My husband and I have been married for 37 years. Now that doesn't make us experts, but I feel we've learned some things along the way.
1. Don't say the D word: If you are like most couples, when you got married, you exchanged vows. Vows are usually a variation of "I promise to love, honor and cherish you in sickness and health, for richer or poorer, until death does us part." There is no room for thinking about divorce in there. Make a pact with your spouse to never let the d word cross your lips. Because if you say it, you will start to think about it which someday might lead to acting upon it.
Can I just say ... let's honor our vows and not let them be empty promises. People give up too easily sometimes.
(Because I have seen in the blog world how people react to any talk of setting any boundaries, just let me say that, obviously, if there is abuse or adultery, you might need to remove yourself from the situation. If that is the case, I doubt you are reading a post entitled "Top 5 Marriage Builders.")

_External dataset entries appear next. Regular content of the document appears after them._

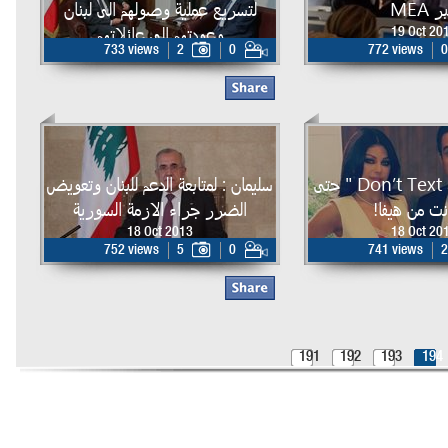
 MEA
لتسريع عملية وصولهم الى لبنان
وعودتهم الى عائلاتهم
19 Oct 20
733 views
2
0
772 views
0
19 Oct 2013
"Don’t Text and Drive " حتى
سليمان : لمتابعة الدعم للبنان وتعويض
نت من هيفا!
الضرر جراء الازمة السورية
18 Oct 2013
18 Oct 20
752 views
5
0
741 views
2
191
192
193
194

2. Always say I love you and kiss before parting from your spouse. Make your moments together pleasant so that you look forward to seeing each other again. Also, you never know what might happen. People pass away suddenly all the time. Don't let your last words to your spouse be something you might regret later.
3. Don't expect your mate to make you happy. It is not our responsibility to make sure our mate is a happy person. That is too big a burden for anyone to bear. Of course, we should try not to cause our mate to be unhappy. (Some people seem bent on doing the most they can to disrupt harmony.) I think it is important to work on being a happy person ourselves. Remember, "If mama ain't happy, nobody's happy." If you are truly enjoying life, the vibes will spread throughout the home.
4. Don't bring up the past. Don't you hate it when you are around someone who is always bringing up their spouse's past mistakes? If you have resolved past issues, then leave it there, which leads me to my fifth point:
Give each other grace and space. Okay, so my spouse is grouchy today. I have days like that myself. I give him a little space and time to get over it. When I was first married and experienced times when I felt my hubby was upset, I used to pick at him to find out what the trouble could be. (I always thought it was about me.) As I grew and matured, I realized the world did not revolve around me (hello!). He could have things on his mind that had nothing to do with me. Maybe work - or life - has just been pressing upon his mind heavily lately and he just needs some quiet time.
Besides, there is nothing more irritating than someone asking you all the time if there is something wrong!
Really, when I say, give each other grace and space, I mean use the golden rule. If you want to be forgiven easily, or need times of solitude, extend the same courtesy to your spouse. Treat them the way you'd like to be treated.
If we would all do that, we could live happily every after.
What is your secret for a successful marriage? Please share!